Work request:
Apart from the images, reproduce every record word for word.

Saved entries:
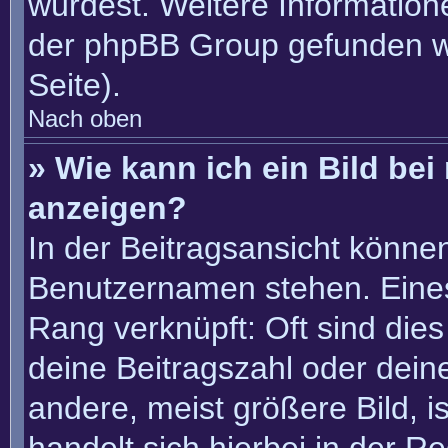
würdest. Weitere Informatio
der phpBB Group gefunden w
Seite).
Nach oben
» Wie kann ich ein Bild b
anzeigen?
In der Beitragsansicht könne
Benutzernamen stehen. Eines 
Rang verknüpft: Oft sind die
deine Beitragszahl oder dei
andere, meist größere Bild, i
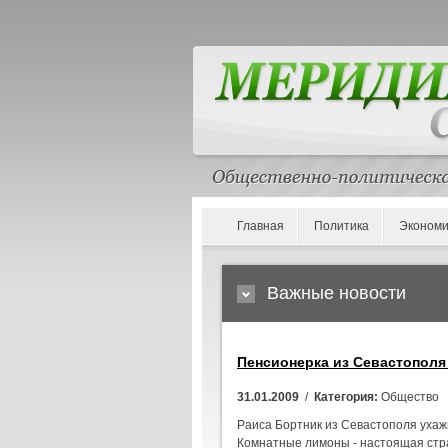
Главная
Политика
Экономи
Важные новости
Пенсионерка из Севастопол
31.01.2009
/
Категория:
Общество
Раиса Бортник из Севастополя ухаж
Комнатные лимоны - настоящая стр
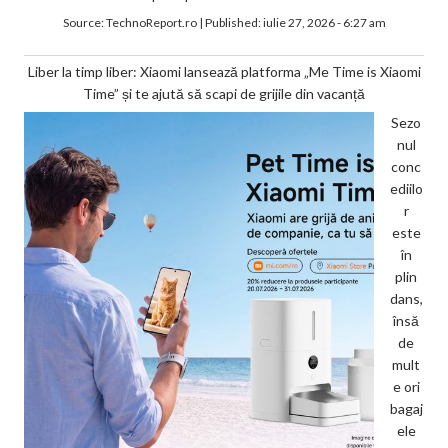
Source:
TechnoReport.ro
|
Published:
iulie 27, 2026 - 6:27 am
Liber la timp liber: Xiaomi lansează platforma „Me Time is Xiaomi
Time” și te ajută să scapi de grijile din vacanță
Sezo
nul
conc
ediilo
r
este
în
plin
dans,
însă
de
mult
e ori
bagaj
ele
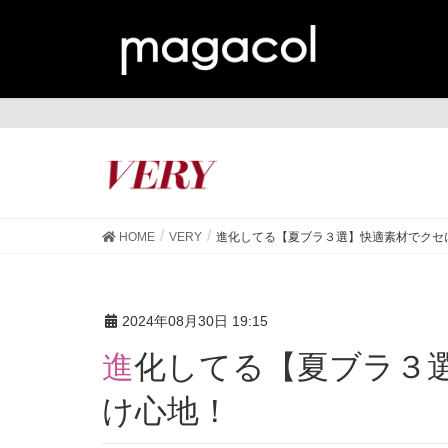
VE
HOME
VERY
進化してる【夏ブラ３選】快適素材でクセ
2024年08月30日 19:15
進化してる【夏ブラ３選】快適素材でクセになる着
け心地！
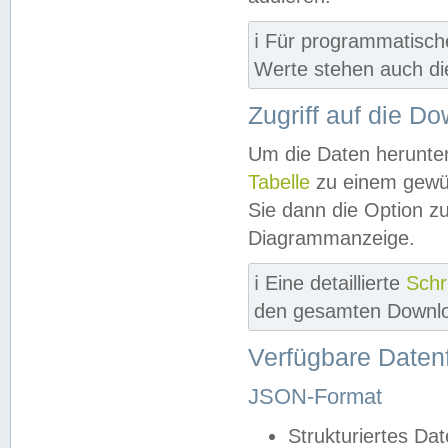
ℹ️ Für programmatisch
Werte stehen auch d
Zugriff auf die D
Um die Daten herunter
Tabelle
zu einem gewün
Sie dann die Option z
Diagrammanzeige.
ℹ️ Eine detaillierte
Schr
den gesamten Downlo
Verfügbare Daten
JSON-Format
Strukturiertes Da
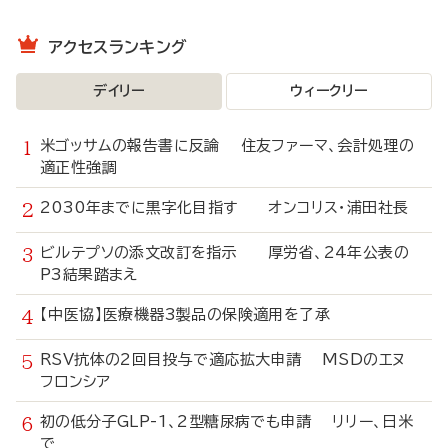
アクセスランキング
デイリー
ウィークリー
米ゴッサムの報告書に反論 住友ファーマ、会計処理の
適正性強調
2030年までに黒字化目指す オンコリス・浦田社長
ビルテプソの添文改訂を指示 厚労省、24年公表の
P3結果踏まえ
【中医協】医療機器3製品の保険適用を了承
RSV抗体の2回目投与で適応拡大申請 MSDのエヌ
フロンシア
初の低分子GLP-1、2型糖尿病でも申請 リリー、日米
で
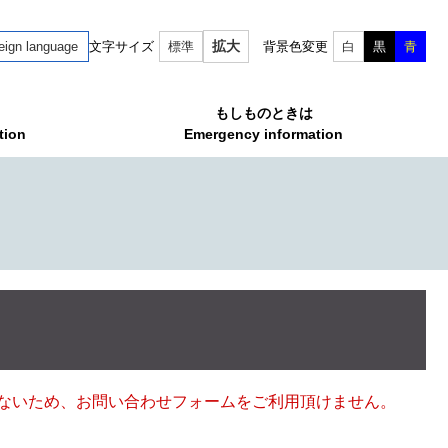
拡大
eign language
文字サイズ
標準
背景色変更
白
黒
青
もしものときは
tion
Emergency information
ていないため、お問い合わせフォームをご利用頂けません。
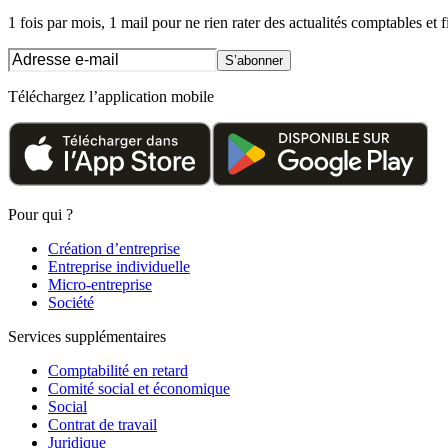
1 fois par mois, 1 mail pour ne rien rater des actualités comptables et f
S’abonner
Téléchargez l’application mobile
Pour qui ?
Création d’entreprise
Entreprise individuelle
Micro-entreprise
Société
Services supplémentaires
Comptabilité en retard
Comité social et économique
Social
Contrat de travail
Juridique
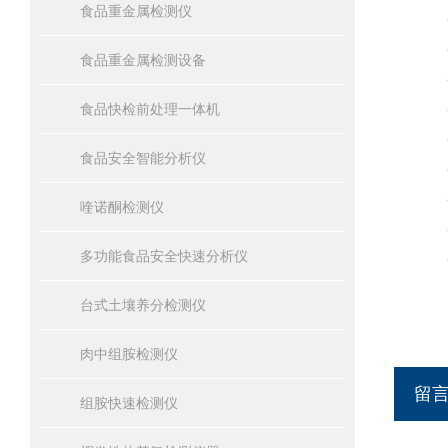
食品重金属检测仪
☆稳 
☆波
食品重金属检测设备
☆
食品快检前处理一体机
☆食
☆肉
食品安全智能分析仪
☆线
☆
喹诺酮检测仪
☆比
多功能食品安全快速分析仪
☆外
台式土壤养分检测仪
肉中组胺检测仪
留
组胺快速检测仪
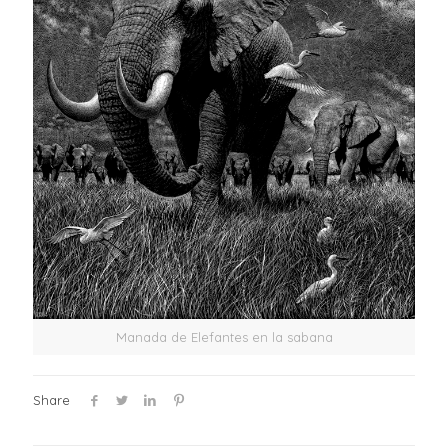
Manada de Elefantes en la sabana
Share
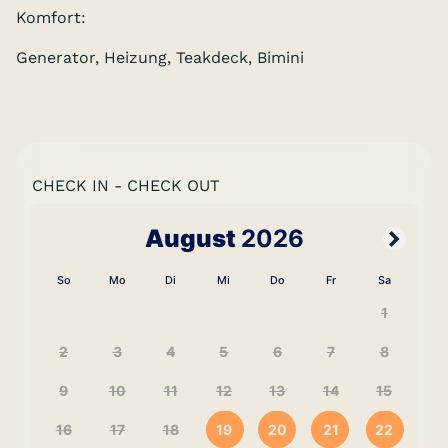
Komfort:
Generator, Heizung, Teakdeck, Bimini
CHECK IN - CHECK OUT
August
2026
So
Mo
Di
Mi
Do
Fr
Sa
1
2
3
4
5
6
7
8
9
10
11
12
13
14
15
16
17
18
19
20
21
22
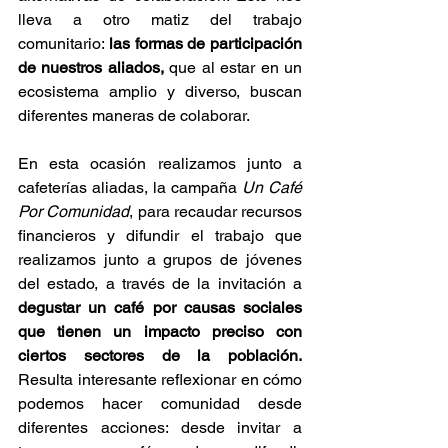
lleva a otro matiz del trabajo 
comunitario: 
las formas de participación 
de nuestros aliados, 
que
al estar en un 
ecosistema amplio y diverso, buscan 
diferentes maneras de colaborar. 
En esta ocasión realizamos junto a 
cafeterías aliadas, la campaña 
Un Café 
Por Comunidad
, para recaudar recursos 
financieros y difundir el trabajo que 
realizamos junto a grupos de jóvenes 
del estado, a través de la invitación a 
degustar un café por causas sociales 
que tienen un impacto preciso con 
ciertos sectores de la población.
Resulta interesante reflexionar en cómo 
podemos hacer comunidad desde 
diferentes acciones: desde invitar a 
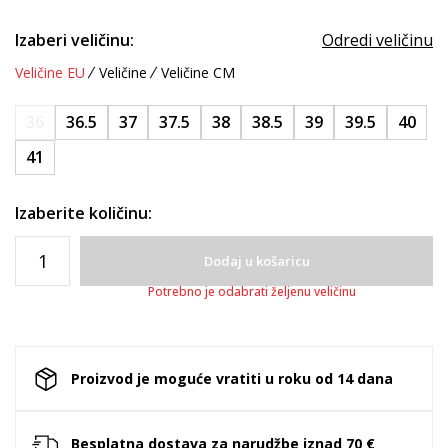
Izaberi veličinu:
Odredi veličinu
Veličine EU
Veličine
Veličine CM
36
36.5
37
37.5
38
38.5
39
39.5
40
41
Izaberite količinu:
Dodaj u košaricu
Potrebno je odabrati željenu veličinu
Proizvod je moguće vratiti u roku od 14 dana
Besplatna dostava za narudžbe iznad 70 €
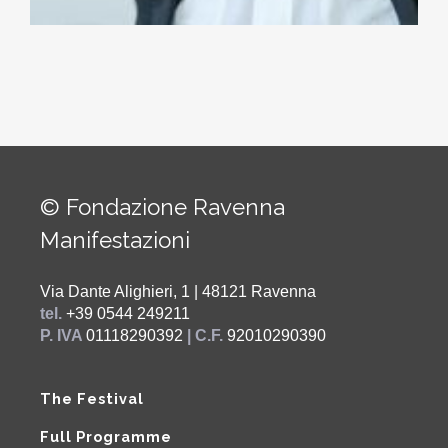
© Fondazione Ravenna
Manifestazioni
Via Dante Alighieri, 1 | 48121 Ravenna
tel.
+39 0544 249211
P. IVA
01118290392
| C.F.
92010290390
The Festival
Full Programme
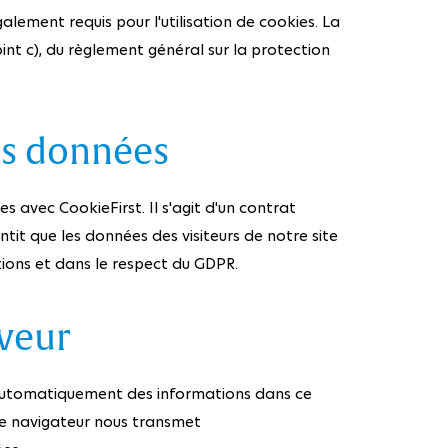
alement requis pour l'utilisation de cookies. La
oint c), du règlement général sur la protection
es données
avec CookieFirst. Il s'agit d'un contrat
ntit que les données des visiteurs de notre site
ions et dans le respect du GDPR.
rveur
 automatiquement des informations dans ce
tre navigateur nous transmet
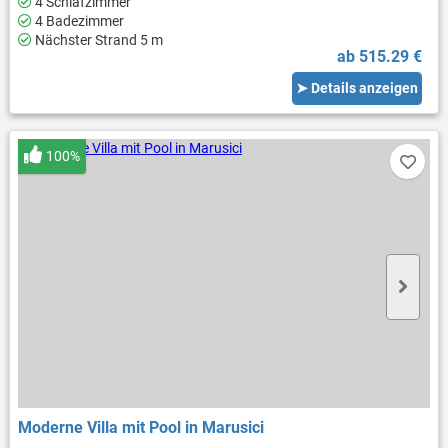
4 Schlafzimmer
4 Badezimmer
Nächster Strand 5 m
ab 515.29 €
➤ Details anzeigen
100%
Moderne Villa mit Pool in Marusici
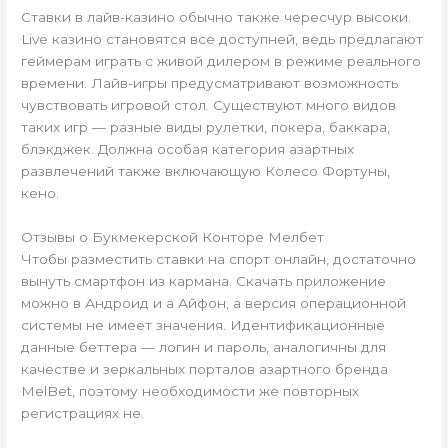
Ставки в лайв-казино обычно также чересчур высоки.
Live казино становятся все доступней, ведь предлагают
геймерам играть с живой дилером в режиме реального
времени. Лайв-игры предусматривают возможность
чувствовать игровой стол. Существуют много видов
таких игр — разные виды рулетки, покера, баккара,
блэкджек. Должна особая категория азартных
развлечений также включающую Колесо Фортуны,
кено.
Отзывы о Букмекерской Конторе Мелбет
Чтобы разместить ставки на спорт онлайн, достаточно
вынуть смартфон из кармана. Скачать приложение
можно в Андроид и а Айфон, а версия операционной
системы не имеет значения. Идентификационные
данные беттера — логин и пароль, аналогичны для
качестве и зеркальных порталов азартного бренда
MelBet, поэтому необходимости же повторных
регистрациях не.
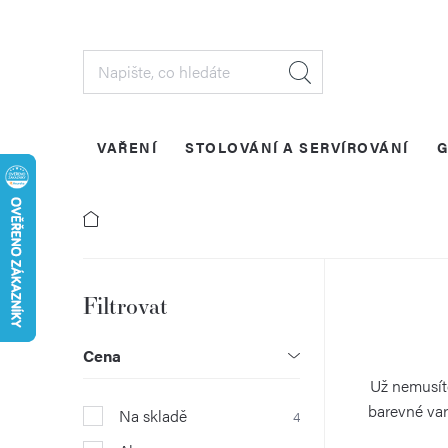
Přejít
na
obsah
VAŘENÍ
STOLOVÁNÍ A SERVÍROVÁNÍ
G
P
o
Cena
s
Už nemusíte
barevné var
Na skladě
4
t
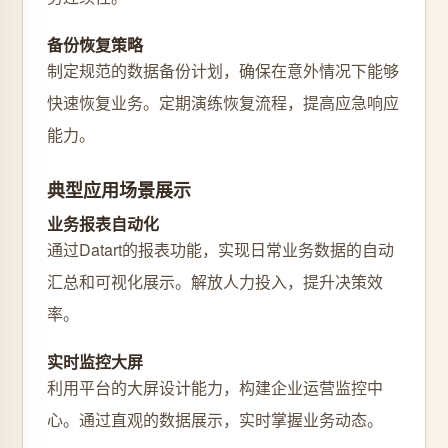
备份恢复策略
制定规范的数据备份计划，确保在意外情况下能够
快速恢复业务。定期演练恢复流程，提高应急响应
能力。
典型应用场景展示
业务报表自动化
通过Datart的报表功能，实现日常业务数据的自动
汇总和可视化展示。解放人力投入，提升决策效
率。
实时监控大屏
利用平台的大屏设计能力，构建企业运营监控中
心。通过直观的数据展示，实时掌握业务动态。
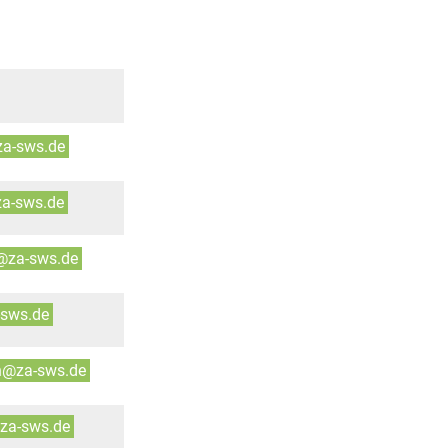
za-sws.de
za-sws.de
r@za-sws.de
-sws.de
in@za-sws.de
za-sws.de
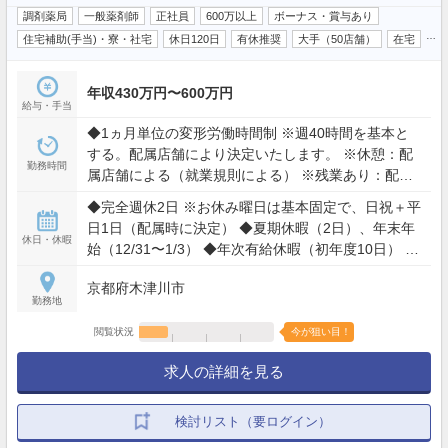
調剤薬局
一般薬剤師
正社員
600万以上
ボーナス・賞与あり
…
住宅補助(手当)・寮・社宅
休日120日
有休推奨
大手（50店舗）
在宅
年収430万円〜600万円
給与・手当
◆1ヵ月単位の変形労働時間制 ※週40時間を基本と
する。配属店舗により決定いたします。 ※休憩：配
勤務時間
属店舗による（就業規則による） ※残業あり：配属
店舗による（平均10時間〜15時間）
◆完全週休2日 ※お休み曜日は基本固定で、日祝＋平
日1日（配属時に決定） ◆夏期休暇（2日）、年末年
休日・休暇
始（12/31〜1/3） ◆年次有給休暇（初年度10日） ◆
慶弔休暇、介護休暇
京都府木津川市
勤務地
閲覧状況
今が狙い目！
求人の詳細を見る
検討リスト（要ログイン）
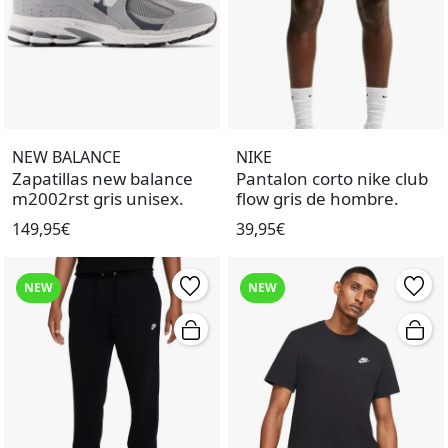
NEW BALANCE
NIKE
Zapatillas new balance
Pantalon corto nike club
m2002rst gris unisex.
flow gris de hombre.
149,95€
39,95€
NEW
NEW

The completed task:
würdest. Weitere Informatio
der phpBB Group gefunden w
Seite).
Nach oben
» Wie kann ich ein Bild b
anzeigen?
In der Beitragsansicht könne
Benutzernamen stehen. Eines 
Rang verknüpft: Oft sind die
deine Beitragszahl oder dei
andere, meist größere Bild, i
Главная
Политика
Экономи
Важные новости
Пенсионерка из Севастопол
31.01.2009
/
Категория:
Общество
Раиса Бортник из Севастополя ухаж
Комнатные лимоны - настоящая стр
Source:
TechnoReport.ro
|
Published:
iulie 27, 2026 - 6:27 am
Liber la timp liber: Xiaomi lansează platforma „Me Time is Xiaomi
Time” și te ajută să scapi de grijile din vacanță
Sezo
nul
conc
ediilo
r
este
în
plin
dans,
însă
de
mult
e ori
bagaj
ele
VE
HOME
VERY
進化してる【夏ブラ３選】快適素材でクセ
2024年08月30日 19:15
進化してる【夏ブラ３選】快適素材でクセになる着
け心地！
ℹ️ Für programmatisch
Werte stehen auch d
Zugriff auf die D
Um die Daten herunter
Tabelle
zu einem gewün
Sie dann die Option z
Diagrammanzeige.
ℹ️ Eine detaillierte
Schr
den gesamten Downlo
Verfügbare Daten
JSON-Format
Strukturiertes Da
アクセスランキング
デイリー
ウィークリー
米ゴッサムの報告書に反論 住友ファーマ、会計処理の
適正性強調
2030年までに黒字化目指す オンコリス・浦田社長
ビルテプソの添文改訂を指示 厚労省、24年公表の
P3結果踏まえ
【中医協】医療機器3製品の保険適用を了承
RSV抗体の2回目投与で適応拡大申請 MSDのエヌ
フロンシア
初の低分子GLP-1、2型糖尿病でも申請 リリー、日米
で
拡大
eign language
文字サイズ
標準
背景色変更
白
黒
青
もしものときは
tion
Emergency information
ていないため、お問い合わせフォームをご利用頂けません。
1 fois par mois, 1 mail pour ne rien rater des actualités comptables et f
S’abonner
Téléchargez l’application mobile
Pour qui ?
Création d’entreprise
Entreprise individuelle
Micro-entreprise
Société
Services supplémentaires
Comptabilité en retard
Comité social et économique
Social
Contrat de travail
Juridique
食品重金属检测仪
☆稳 
☆波
食品重金属检测设备
☆
食品快检前处理一体机
☆食
☆肉
食品安全智能分析仪
☆线
☆
喹诺酮检测仪
☆比
多功能食品安全快速分析仪
☆外
台式土壤养分检测仪
肉中组胺检测仪
留
组胺快速检测仪
Manada de Elefantes en la sabana
Share
Komfort:
Generator, Heizung, Teakdeck, Bimini
CHECK IN - CHECK OUT
August
2026
So
Mo
Di
Mi
Do
Fr
Sa
1
2
3
4
5
6
7
8
9
10
11
12
13
14
15
16
17
18
19
20
21
22
lleva a otro matiz del trabajo 
comunitario: 
las formas de participación 
de nuestros aliados, 
que
al estar en un 
ecosistema amplio y diverso, buscan 
diferentes maneras de colaborar. 
En esta ocasión realizamos junto a 
cafeterías aliadas, la campaña 
Un Café 
Por Comunidad
, para recaudar recursos 
financieros y difundir el trabajo que 
realizamos junto a grupos de jóvenes 
del estado, a través de la invitación a 
degustar un café por causas sociales 
que tienen un impacto preciso con 
ciertos sectores de la población.
Resulta interesante reflexionar en cómo 
podemos hacer comunidad desde 
diferentes acciones: desde invitar a 
Izaberi veličinu:
Odredi veličinu
Veličine EU
Veličine
Veličine CM
36
36.5
37
37.5
38
38.5
39
39.5
40
41
Izaberite količinu:
Dodaj u košaricu
Potrebno je odabrati željenu veličinu
Proizvod je moguće vratiti u roku od 14 dana
Besplatna dostava za narudžbe iznad 70 €
© Fondazione Ravenna
Manifestazioni
Via Dante Alighieri, 1 | 48121 Ravenna
tel.
+39 0544 249211
P. IVA
01118290392
| C.F.
92010290390
The Festival
Full Programme
alement requis pour l'utilisation de cookies. La
oint c), du règlement général sur la protection
es données
avec CookieFirst. Il s'agit d'un contrat
ntit que les données des visiteurs de notre site
ions et dans le respect du GDPR.
rveur
 automatiquement des informations dans ce
tre navigateur nous transmet
4 Schlafzimmer
4 Badezimmer
Nächster Strand 5 m
ab 515.29 €
➤ Details anzeigen
100%
Moderne Villa mit Pool in Marusici
Ставки в лайв-казино обычно также чересчур высоки.
Live казино становятся все доступней, ведь предлагают
геймерам играть с живой дилером в режиме реального
времени. Лайв-игры предусматривают возможность
чувствовать игровой стол. Существуют много видов
таких игр — разные виды рулетки, покера, баккара,
блэкджек. Должна особая категория азартных
развлечений также включающую Колесо Фортуны,
кено.
Отзывы о Букмекерской Конторе Мелбет
Чтобы разместить ставки на спорт онлайн, достаточно
вынуть смартфон из кармана. Скачать приложение
можно в Андроид и а Айфон, а версия операционной
системы не имеет значения. Идентификационные
данные беттера — логин и пароль, аналогичны для
качестве и зеркальных порталов азартного бренда
MelBet, поэтому необходимости же повторных
регистрациях не.
Přejít
na
obsah
VAŘENÍ
STOLOVÁNÍ A SERVÍROVÁNÍ
G
P
o
Cena
s
Už nemusíte
barevné var
Na skladě
4
t
备份恢复策略
制定规范的数据备份计划，确保在意外情况下能够
快速恢复业务。定期演练恢复流程，提高应急响应
能力。
典型应用场景展示
业务报表自动化
通过Datart的报表功能，实现日常业务数据的自动
汇总和可视化展示。解放人力投入，提升决策效
率。
实时监控大屏
利用平台的大屏设计能力，构建企业运营监控中
心。通过直观的数据展示，实时掌握业务动态。
za-sws.de
za-sws.de
r@za-sws.de
-sws.de
in@za-sws.de
za-sws.de
調剤薬局
一般薬剤師
正社員
600万以上
ボーナス・賞与あり
…
住宅補助(手当)・寮・社宅
休日120日
有休推奨
大手（50店舗）
在宅
年収430万円〜600万円
給与・手当
◆1ヵ月単位の変形労働時間制 ※週40時間を基本と
する。配属店舗により決定いたします。 ※休憩：配
勤務時間
属店舗による（就業規則による） ※残業あり：配属
店舗による（平均10時間〜15時間）
◆完全週休2日 ※お休み曜日は基本固定で、日祝＋平
日1日（配属時に決定） ◆夏期休暇（2日）、年末年
休日・休暇
始（12/31〜1/3） ◆年次有給休暇（初年度10日） ◆
慶弔休暇、介護休暇
京都府木津川市
勤務地
閲覧状況
今が狙い目！
求人の詳細を見る
検討リスト（要ログイン）
NEW BALANCE
NIKE
Zapatillas new balance
Pantalon corto nike club
m2002rst gris unisex.
flow gris de hombre.
149,95€
39,95€
NEW
NEW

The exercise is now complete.